Once again, the High Court have come through on the side of justice and chosen to set right one of the most appalling and despicable acts by any British government, certainly in the 60 or so years since the establishment of the United Nations which, I guess, could be argued as the starting point for the modern culture of international law and human rights.
The UK High Court has ruled in favour of families exiled from the Chagos islands by the British government in the latest twist of a court battle.
The families were exiled in the mid-1960s and early 1970s so that the US could build a major airbase on one of the islands, Diego Garcia.
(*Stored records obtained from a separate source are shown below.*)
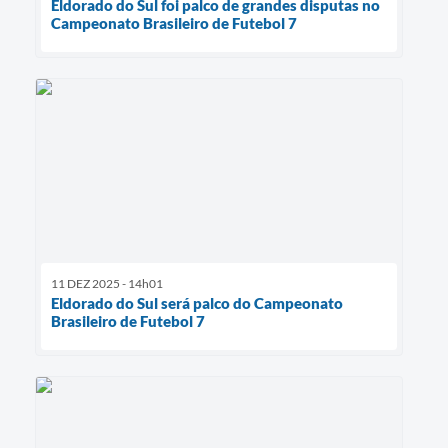
Eldorado do Sul foi palco de grandes disputas no
Campeonato Brasileiro de Futebol 7
11 DEZ 2025 - 14h01
Eldorado do Sul será palco do Campeonato
Brasileiro de Futebol 7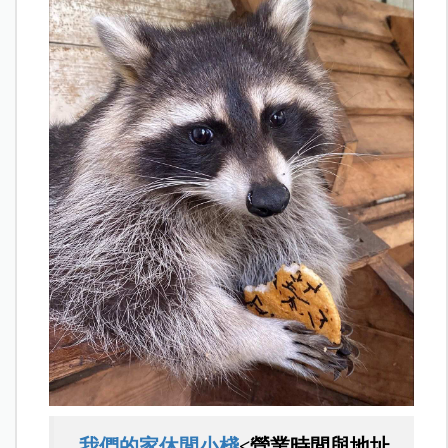
我們的家休閒小棧
<營業時間與地址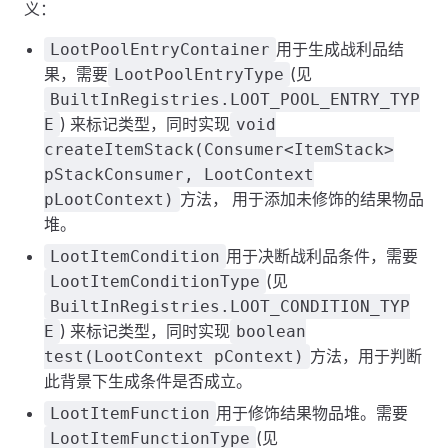
义：
用于生成战利品结
LootPoolEntryContainer
果，需要
(见
LootPoolEntryType
BuiltInRegistries.LOOT_POOL_ENTRY_TYP
) 来标记类型，同时实现
E
void
createItemStack(Consumer<ItemStack>
pStackConsumer, LootContext
方法， 用于添加未修饰的结果物品
pLootContext)
堆。
用于决断战利品条件，需要
LootItemCondition
(见
LootItemConditionType
BuiltInRegistries.LOOT_CONDITION_TYP
) 来标记类型，同时实现
E
boolean
方法，用于判断
test(LootContext pContext)
此背景下生成条件是否成立。
用于修饰结果物品堆。需要
LootItemFunction
(见
LootItemFunctionType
They overturned measures introduced by the government under the Royal Prerogative to prevent their return.
Their solicitor said two judges had now found they were entitled to return.
"The British Government has been defeated in its attempt to abolish the right of abode of the islanders after first deporting them in secret 30 years ago," said solicitor Richard Gifford.
To save repetition, the backstory to this case is covered in these posts:
While more information and wealth of excellent commentary can be found in the Chagos section of The Disillusioned Kid, which is well worth visiting if you’re new to this story.
For far too long, the illegal expulsion of the Chagossians in favour of what was once called an ‘austere facility’ but which the US now call ‘Camp Justice’, with –
sufficent anchorage to accomodate the US Pacific fleet
a runway long enough to serve as a staging point for B52 bombers on thier way to and from Iraq, Afghanistan and the Persian Gulf, and
leisure facilities, including a 9-hole golf course, 4-lane bowling centre, skeet range, fitness complex, swimming pool, tennis courts, softball fields, marina and an outdoor theatre (I don’t know about ‘Camp Justice’, sounds more like ‘Camp Sandals’ to me)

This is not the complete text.